- _WHAT IS BEING ASKED_
The answer must be every line below that contains the string "goats".

(Extracted page text data)

++++

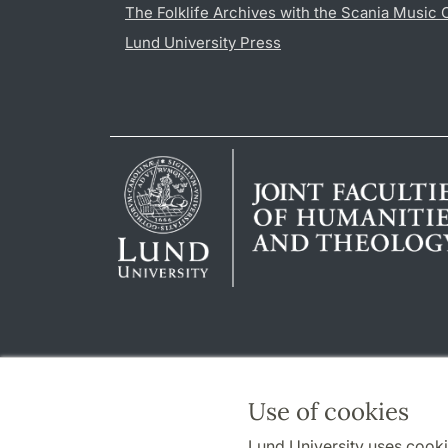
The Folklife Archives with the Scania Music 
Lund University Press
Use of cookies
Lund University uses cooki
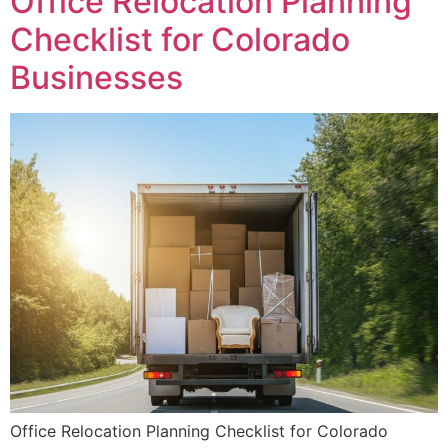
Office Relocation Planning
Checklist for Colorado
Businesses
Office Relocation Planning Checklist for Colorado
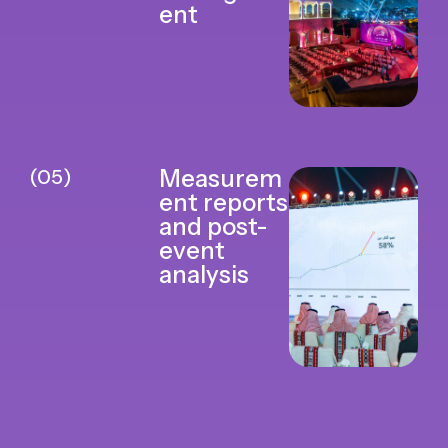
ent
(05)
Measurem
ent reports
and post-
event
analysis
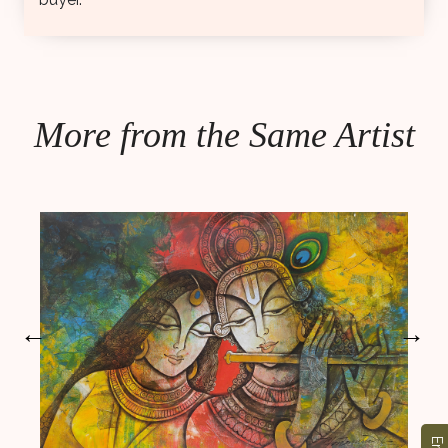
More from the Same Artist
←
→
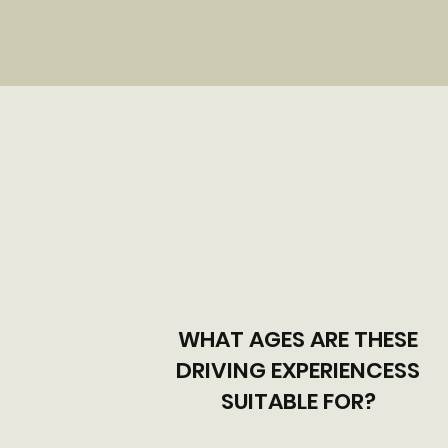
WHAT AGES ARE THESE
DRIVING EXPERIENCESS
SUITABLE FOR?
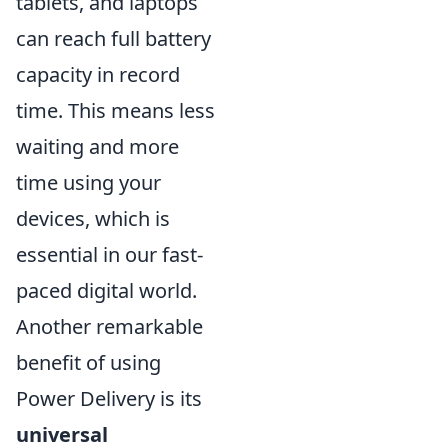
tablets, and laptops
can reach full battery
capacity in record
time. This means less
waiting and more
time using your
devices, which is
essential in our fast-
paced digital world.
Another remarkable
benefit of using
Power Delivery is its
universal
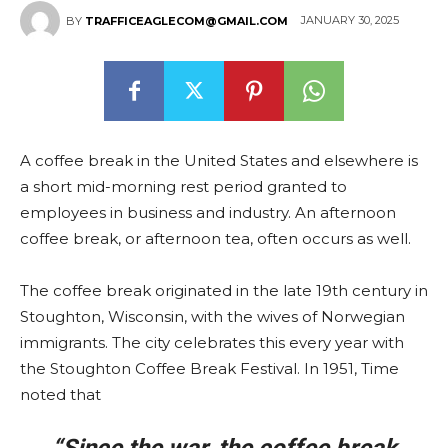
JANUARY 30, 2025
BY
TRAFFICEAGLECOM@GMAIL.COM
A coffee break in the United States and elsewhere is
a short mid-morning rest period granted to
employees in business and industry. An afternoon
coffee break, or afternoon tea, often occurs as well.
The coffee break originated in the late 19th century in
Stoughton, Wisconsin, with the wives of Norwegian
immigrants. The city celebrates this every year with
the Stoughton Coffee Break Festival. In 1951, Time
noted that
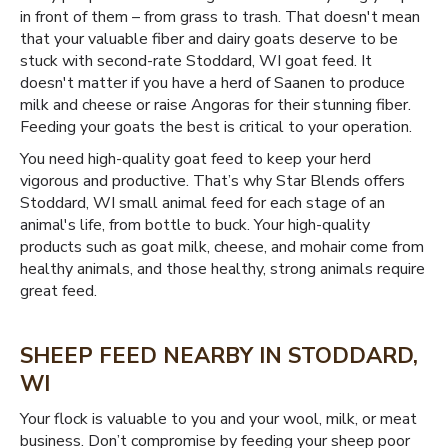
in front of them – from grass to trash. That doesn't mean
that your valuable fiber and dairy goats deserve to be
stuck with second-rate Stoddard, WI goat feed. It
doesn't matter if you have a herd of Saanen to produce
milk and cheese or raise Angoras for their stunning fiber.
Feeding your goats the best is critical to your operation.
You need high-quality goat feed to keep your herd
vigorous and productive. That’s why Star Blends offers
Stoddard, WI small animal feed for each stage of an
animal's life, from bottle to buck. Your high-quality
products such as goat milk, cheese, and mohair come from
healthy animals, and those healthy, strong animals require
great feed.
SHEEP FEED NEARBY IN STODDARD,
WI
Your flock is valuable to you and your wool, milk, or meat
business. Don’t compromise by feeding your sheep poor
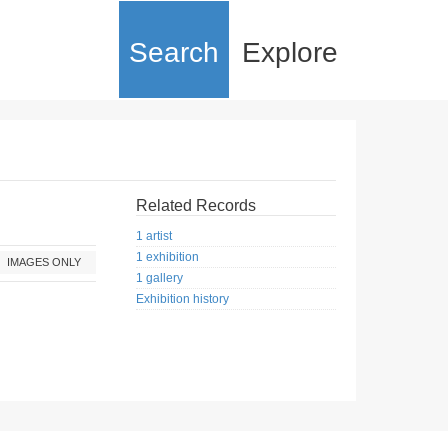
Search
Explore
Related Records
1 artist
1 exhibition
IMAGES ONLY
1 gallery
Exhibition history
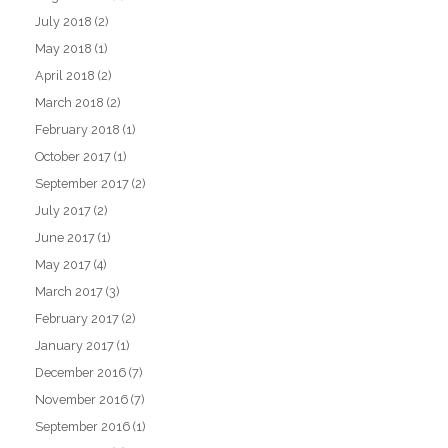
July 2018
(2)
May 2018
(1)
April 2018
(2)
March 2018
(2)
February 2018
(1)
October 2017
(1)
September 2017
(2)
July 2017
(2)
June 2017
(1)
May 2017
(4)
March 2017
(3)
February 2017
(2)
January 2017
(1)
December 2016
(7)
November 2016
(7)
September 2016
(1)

++++

- _ANSWER AREA_
that your valuable fiber and dairy goats deserve to be
Feeding your goats the best is critical to your operation.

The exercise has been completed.